Ce dispositif d’interview a évolué au fur et à mesure de l’atelier, surtout après le visionnage du documentaire Human de Y. Arthus Bertrand. Ce que les élèves en ont retenu, c’est la simplicité et l’efficacité du fond noir et du cadrage, très proche des personnes interviewées.

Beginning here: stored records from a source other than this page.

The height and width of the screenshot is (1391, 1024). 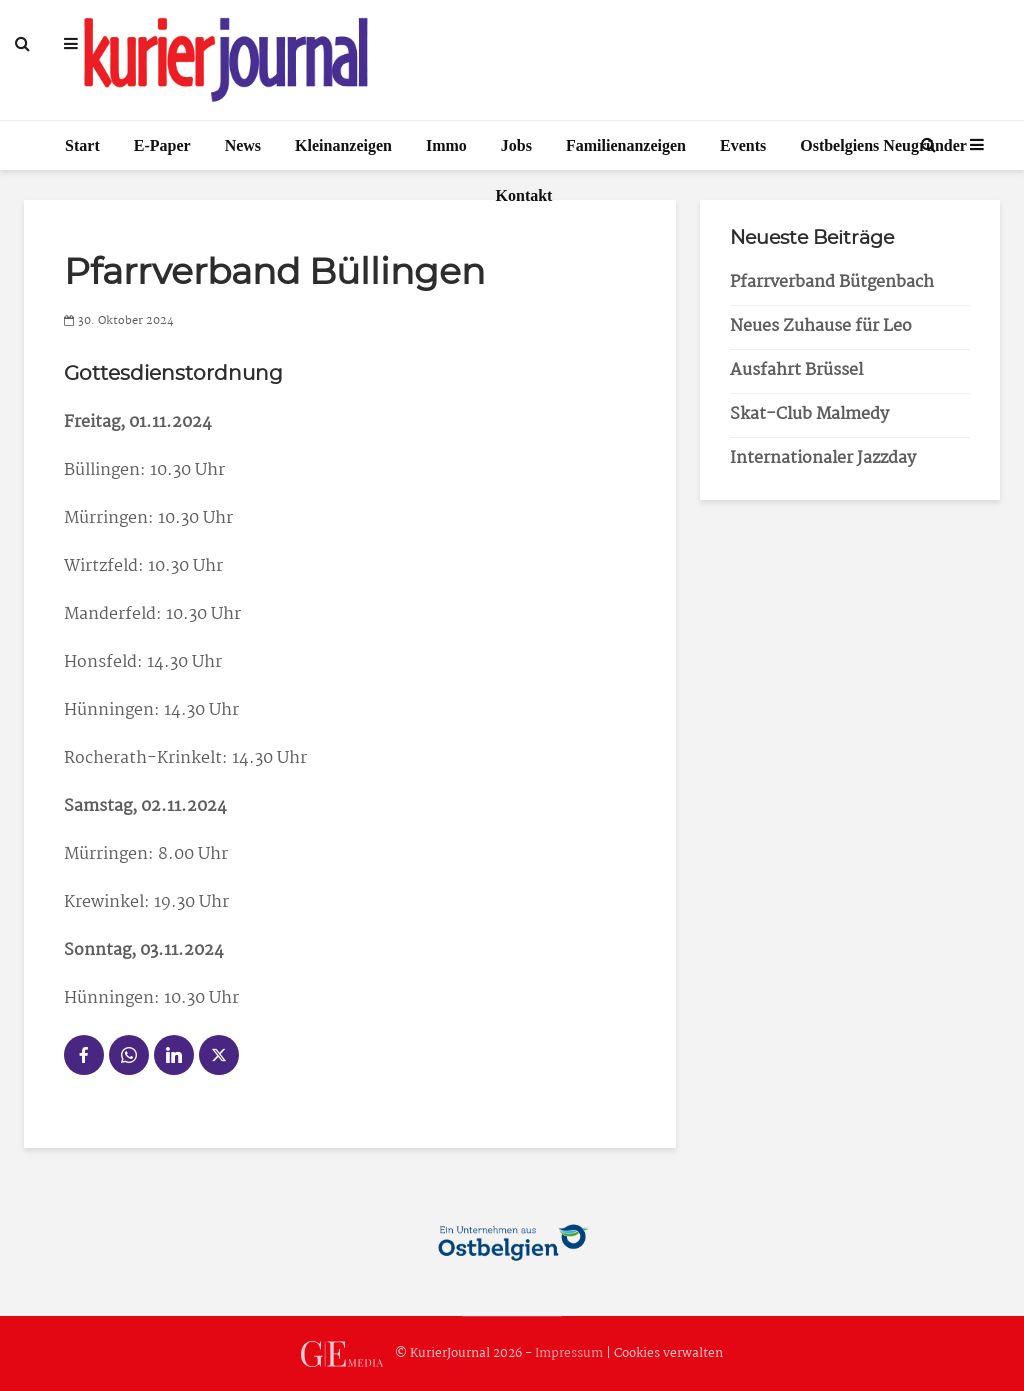 I want to click on Jobs, so click(x=516, y=145). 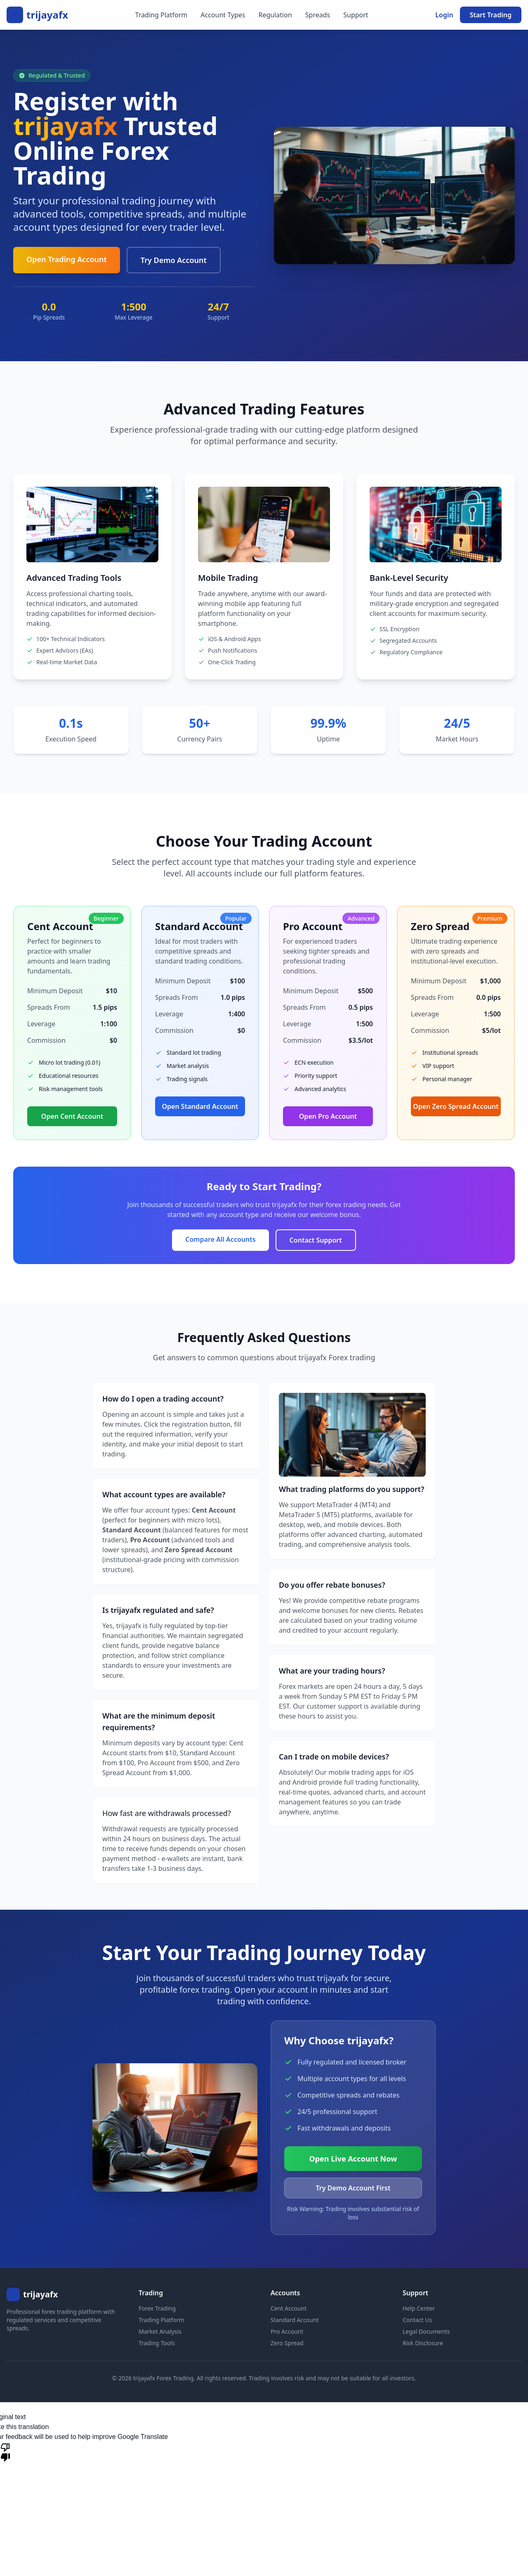 What do you see at coordinates (353, 2159) in the screenshot?
I see `Open Live Account Now` at bounding box center [353, 2159]. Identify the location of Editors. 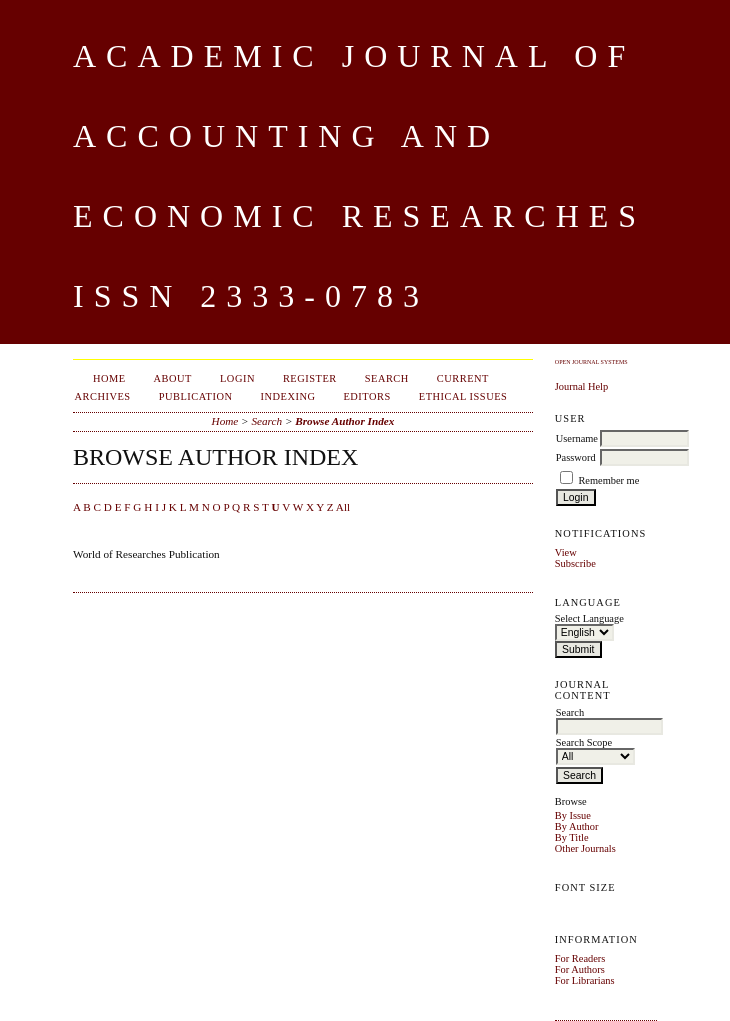
(366, 396).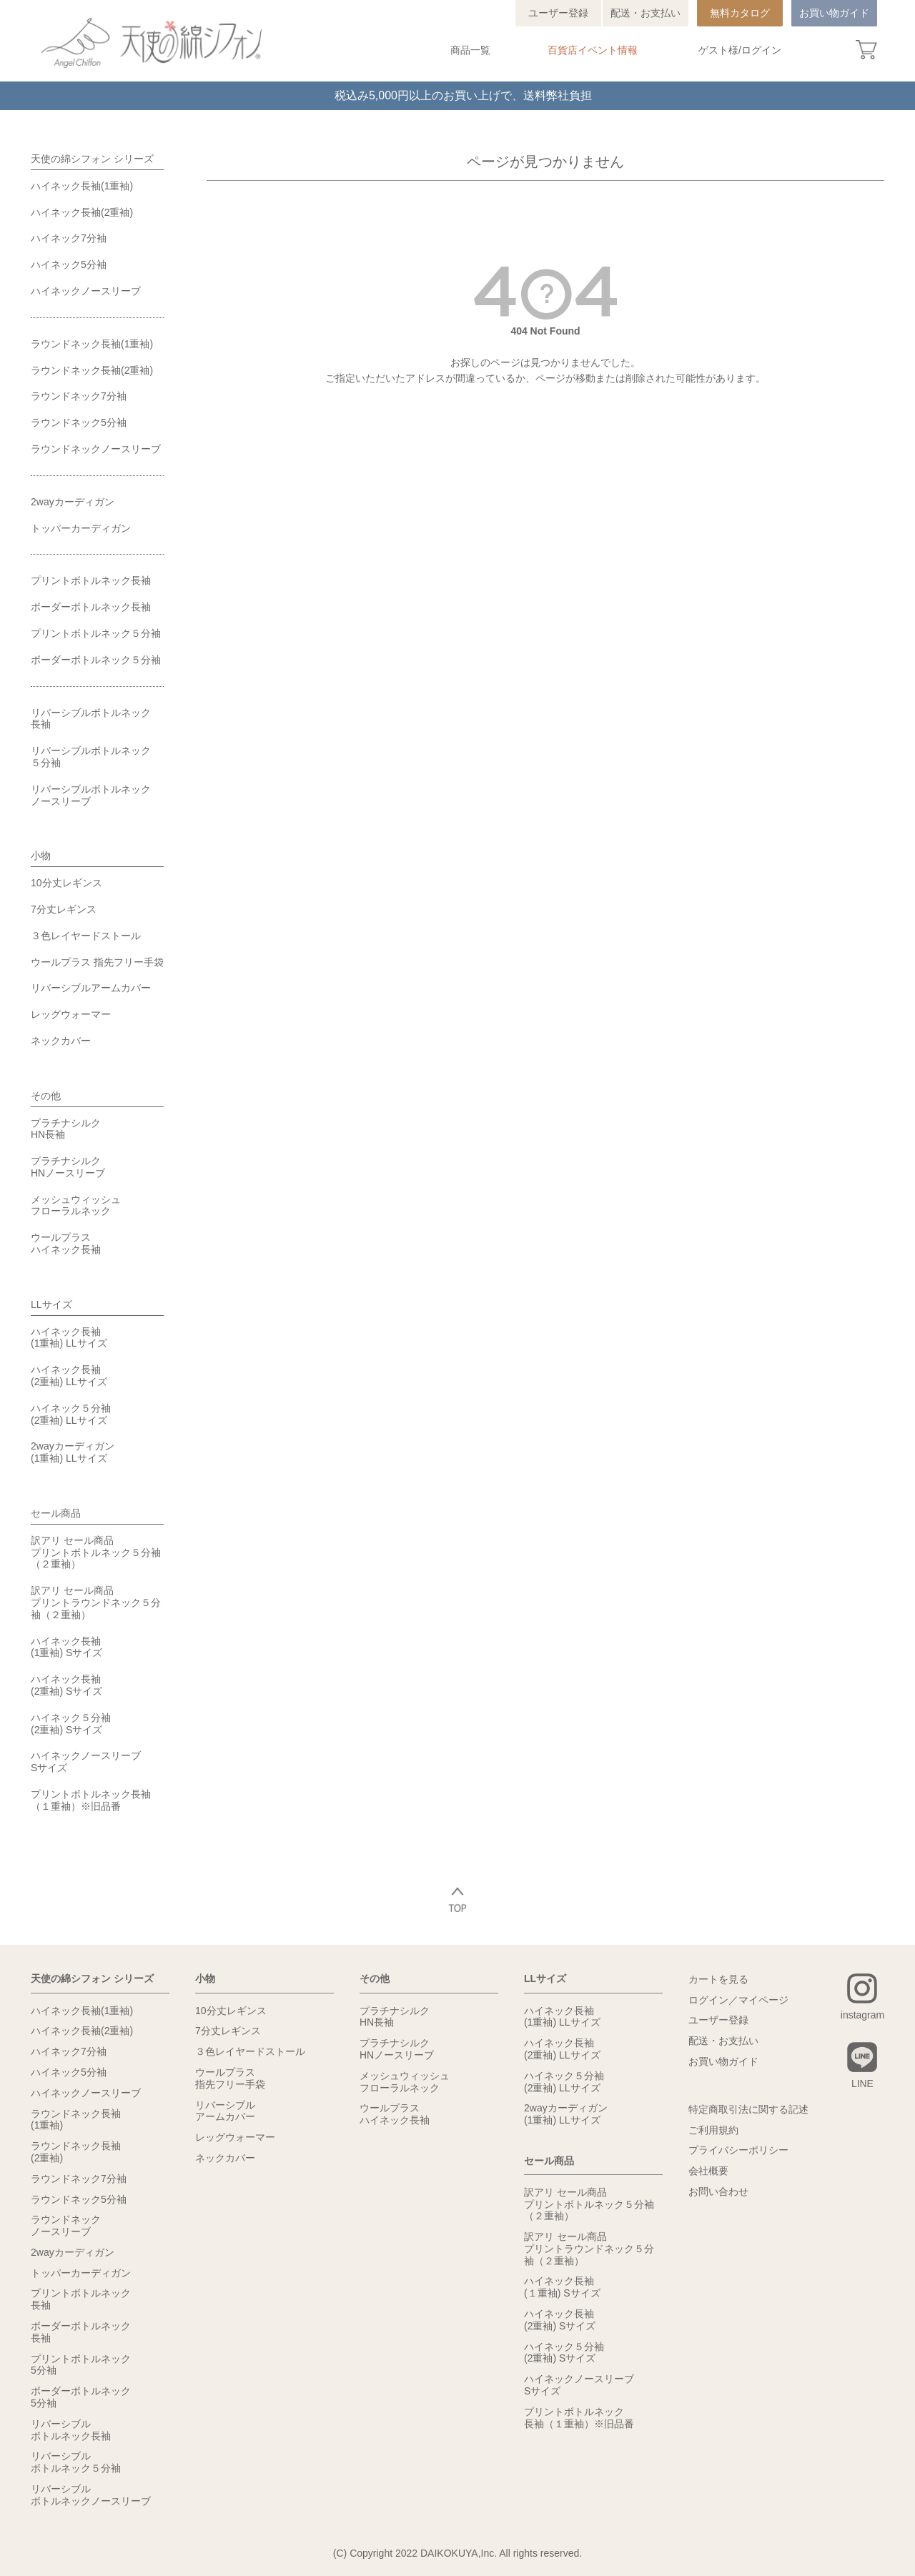  What do you see at coordinates (92, 344) in the screenshot?
I see `ラウンドネック長袖(1重袖)` at bounding box center [92, 344].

Très enthousiastes, ils ont souhaité reproduire ce dispositif pour leurs interviews tout en gardant le théâtre comme sujet central, mais en déplaçant la question de l’analyse critique vers celle du rapport intime et émotionnel au spectacle vivant.

  • Jessica passe devant la caméra pour une interview sur fond noir.
  • Jean Bellorini, directeur du Théâtre Gérard-Philipe, se livre au jeu de l’interview pour parler de ses spectacles Un fils de notre temps et Tempête sous un crâne que les élèves de l’atelier ont vus.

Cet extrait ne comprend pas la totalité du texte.